My 16 month old pressed the MediaDirect button on my Dell 1420 laptop and I didn't think anything of it until my computer wouldn't boot! I was originally getting the Dell start screen followed by the message "Invalid partition table." Here is a list of things I have tried so far and the results:

1. Ran fixmbr in XP recovery console - no change

2. Downloaded and ran "Dell Media Direct Repair Utility" - "Invalid partition table message was replaced with "2 active partitions"

3. Ran fixboot c: in recovery console - no change

4. Downloaded and ran Ultimate Boot Disc CD - tried to set one partition as inactive, but it says there is a partition error and won't let me save

5. Downloaded and ran Windows XP Emergency Boot Disc to try and bypass the mbr and boot into windows to get a few unbackedup files off - the Windows loading screen was a welcome vision, but instead of booting into Windows, the laptop booted into MediaDirect.

6. I repeated #5 - got the message "Windows could not start because the following file is missing for corrupt: <windows root> \systemroot32\hal.dll Please reinstall a copy of the above file"

Is there any way to fix this without reformatting?? Others have posted in various places on the web that they have been able to fix it, but it seems I'm running out of options!!


----------



## cgfam (Apr 19, 2009)

Alright, it's fixed!

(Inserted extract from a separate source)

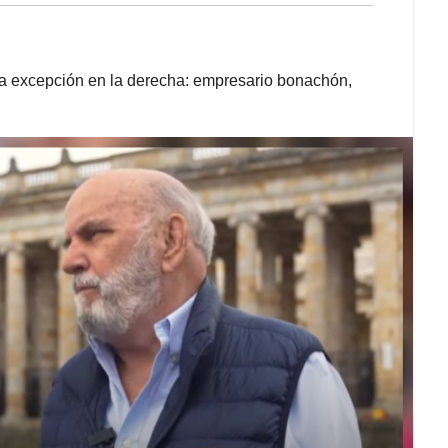
ra excepción en la derecha: empresario bonachón,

I downloaded a Windows XP Emergency Boot CD from AnswersThatWork. I booted from that CD and and got to #6 above.

I did a little research and decided to boot with the Windows XP CD and go into setup. I saw that my partitions were back to the way they were before this whole thing, yay! When I was having issues, it seemed that my C: drive had swapped with my F: drive.

Next I decided to go back into Recovery Console and try bootcfg /rebuild at the prompt again. I did that and this time it added the OS on C: to the boot list, but it was added as partition 3 (it was added as partition 1 previously). Then I typed fixboot c:. I rebooted and everything booted up normally!!

I guess that since it was the first time that the MediaDirect button was pressed, it was trying to do stuff (ie build its new partition, etc) and because I shut down in the middle of everything, it messed up my partitions. Just allowing MediaDirect to finish setting up fixed the partitions.


----------